EXERCISE BRIEF
Repeat the data below in full and exactly.

MATERIAL PROVIDED

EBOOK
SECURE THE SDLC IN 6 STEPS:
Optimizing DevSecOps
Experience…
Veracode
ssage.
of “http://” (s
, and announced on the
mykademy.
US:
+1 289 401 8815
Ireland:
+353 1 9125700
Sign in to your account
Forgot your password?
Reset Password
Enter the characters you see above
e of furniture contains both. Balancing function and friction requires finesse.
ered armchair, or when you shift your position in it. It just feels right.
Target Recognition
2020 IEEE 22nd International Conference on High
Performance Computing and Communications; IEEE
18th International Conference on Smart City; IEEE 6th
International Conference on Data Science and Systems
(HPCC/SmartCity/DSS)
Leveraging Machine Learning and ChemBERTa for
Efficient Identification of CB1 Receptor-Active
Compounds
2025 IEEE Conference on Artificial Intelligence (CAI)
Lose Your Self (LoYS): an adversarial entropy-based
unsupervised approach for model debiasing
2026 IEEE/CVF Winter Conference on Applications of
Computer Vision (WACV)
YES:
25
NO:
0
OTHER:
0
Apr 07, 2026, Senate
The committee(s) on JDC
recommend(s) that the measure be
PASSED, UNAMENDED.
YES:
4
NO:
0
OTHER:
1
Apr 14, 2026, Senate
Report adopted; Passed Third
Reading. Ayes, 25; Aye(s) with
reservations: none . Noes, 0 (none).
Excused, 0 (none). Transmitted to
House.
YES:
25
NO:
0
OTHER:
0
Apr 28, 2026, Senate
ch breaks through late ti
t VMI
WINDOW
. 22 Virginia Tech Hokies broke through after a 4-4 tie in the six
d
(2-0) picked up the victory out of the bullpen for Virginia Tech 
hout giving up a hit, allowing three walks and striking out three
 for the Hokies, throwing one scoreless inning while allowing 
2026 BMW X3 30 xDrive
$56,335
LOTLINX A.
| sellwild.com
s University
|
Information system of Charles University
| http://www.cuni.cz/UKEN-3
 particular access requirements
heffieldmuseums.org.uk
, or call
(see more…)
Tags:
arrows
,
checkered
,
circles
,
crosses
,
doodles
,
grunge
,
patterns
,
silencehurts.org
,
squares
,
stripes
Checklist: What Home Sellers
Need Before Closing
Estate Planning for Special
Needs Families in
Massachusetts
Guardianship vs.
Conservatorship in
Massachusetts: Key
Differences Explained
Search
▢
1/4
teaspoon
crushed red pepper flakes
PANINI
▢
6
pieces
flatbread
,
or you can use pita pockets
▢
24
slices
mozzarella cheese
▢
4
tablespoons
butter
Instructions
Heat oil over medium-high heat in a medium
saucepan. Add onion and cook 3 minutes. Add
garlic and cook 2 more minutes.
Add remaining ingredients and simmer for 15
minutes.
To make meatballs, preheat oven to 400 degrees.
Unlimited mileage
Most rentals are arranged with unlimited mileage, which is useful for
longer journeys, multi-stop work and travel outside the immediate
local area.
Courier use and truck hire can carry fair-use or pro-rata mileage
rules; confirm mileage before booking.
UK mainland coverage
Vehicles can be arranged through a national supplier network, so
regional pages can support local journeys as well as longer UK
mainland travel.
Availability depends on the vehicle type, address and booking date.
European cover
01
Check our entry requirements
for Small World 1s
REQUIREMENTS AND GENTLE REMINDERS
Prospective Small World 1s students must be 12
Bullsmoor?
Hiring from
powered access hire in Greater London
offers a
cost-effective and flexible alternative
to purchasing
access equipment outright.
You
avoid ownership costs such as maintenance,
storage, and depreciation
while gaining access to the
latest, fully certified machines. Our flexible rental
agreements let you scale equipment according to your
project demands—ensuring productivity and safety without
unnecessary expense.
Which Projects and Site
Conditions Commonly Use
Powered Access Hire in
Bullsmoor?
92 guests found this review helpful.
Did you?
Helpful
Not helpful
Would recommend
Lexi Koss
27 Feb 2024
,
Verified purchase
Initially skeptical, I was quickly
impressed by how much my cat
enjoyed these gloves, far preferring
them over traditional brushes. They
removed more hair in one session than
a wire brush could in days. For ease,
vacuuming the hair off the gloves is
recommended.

YOUR SOLUTION
EBOOK
SECURE THE SDLC IN 6 STEPS:
Optimizing DevSecOps
Experience…
Veracode
ssage.
of “http://” (s
, and announced on the
mykademy.
US:
+1 289 401 8815
Ireland:
+353 1 9125700
Sign in to your account
Forgot your password?
Reset Password
Enter the characters you see above
e of furniture contains both. Balancing function and friction requires finesse.
ered armchair, or when you shift your position in it. It just feels right.
Target Recognition
2020 IEEE 22nd International Conference on High
Performance Computing and Communications; IEEE
18th International Conference on Smart City; IEEE 6th
International Conference on Data Science and Systems
(HPCC/SmartCity/DSS)
Leveraging Machine Learning and ChemBERTa for
Efficient Identification of CB1 Receptor-Active
Compounds
2025 IEEE Conference on Artificial Intelligence (CAI)
Lose Your Self (LoYS): an adversarial entropy-based
unsupervised approach for model debiasing
2026 IEEE/CVF Winter Conference on Applications of
Computer Vision (WACV)
YES:
25
NO:
0
OTHER:
0
Apr 07, 2026, Senate
The committee(s) on JDC
recommend(s) that the measure be
PASSED, UNAMENDED.
YES:
4
NO:
0
OTHER:
1
Apr 14, 2026, Senate
Report adopted; Passed Third
Reading. Ayes, 25; Aye(s) with
reservations: none . Noes, 0 (none).
Excused, 0 (none). Transmitted to
House.
YES:
25
NO:
0
OTHER:
0
Apr 28, 2026, Senate
ch breaks through late ti
t VMI
WINDOW
. 22 Virginia Tech Hokies broke through after a 4-4 tie in the six
d
(2-0) picked up the victory out of the bullpen for Virginia Tech 
hout giving up a hit, allowing three walks and striking out three
 for the Hokies, throwing one scoreless inning while allowing 
2026 BMW X3 30 xDrive
$56,335
LOTLINX A.
| sellwild.com
s University
|
Information system of Charles University
| http://www.cuni.cz/UKEN-3
 particular access requirements
heffieldmuseums.org.uk
, or call
(see more…)
Tags:
arrows
,
checkered
,
circles
,
crosses
,
doodles
,
grunge
,
patterns
,
silencehurts.org
,
squares
,
stripes
Checklist: What Home Sellers
Need Before Closing
Estate Planning for Special
Needs Families in
Massachusetts
Guardianship vs.
Conservatorship in
Massachusetts: Key
Differences Explained
Search
▢
1/4
teaspoon
crushed red pepper flakes
PANINI
▢
6
pieces
flatbread
,
or you can use pita pockets
▢
24
slices
mozzarella cheese
▢
4
tablespoons
butter
Instructions
Heat oil over medium-high heat in a medium
saucepan. Add onion and cook 3 minutes. Add
garlic and cook 2 more minutes.
Add remaining ingredients and simmer for 15
minutes.
To make meatballs, preheat oven to 400 degrees.
Unlimited mileage
Most rentals are arranged with unlimited mileage, which is useful for
longer journeys, multi-stop work and travel outside the immediate
local area.
Courier use and truck hire can carry fair-use or pro-rata mileage
rules; confirm mileage before booking.
UK mainland coverage
Vehicles can be arranged through a national supplier network, so
regional pages can support local journeys as well as longer UK
mainland travel.
Availability depends on the vehicle type, address and booking date.
European cover
01
Check our entry requirements
for Small World 1s
REQUIREMENTS AND GENTLE REMINDERS
Prospective Small World 1s students must be 12
Bullsmoor?
Hiring from
powered access hire in Greater London
offers a
cost-effective and flexible alternative
to purchasing
access equipment outright.
You
avoid ownership costs such as maintenance,
storage, and depreciation
while gaining access to the
latest, fully certified machines. Our flexible rental
agreements let you scale equipment according to your
project demands—ensuring productivity and safety without
unnecessary expense.
Which Projects and Site
Conditions Commonly Use
Powered Access Hire in
Bullsmoor?
92 guests found this review helpful.
Did you?
Helpful
Not helpful
Would recommend
Lexi Koss
27 Feb 2024
,
Verified purchase
Initially skeptical, I was quickly
impressed by how much my cat
enjoyed these gloves, far preferring
them over traditional brushes. They
removed more hair in one session than
a wire brush could in days. For ease,
vacuuming the hair off the gloves is
recommended.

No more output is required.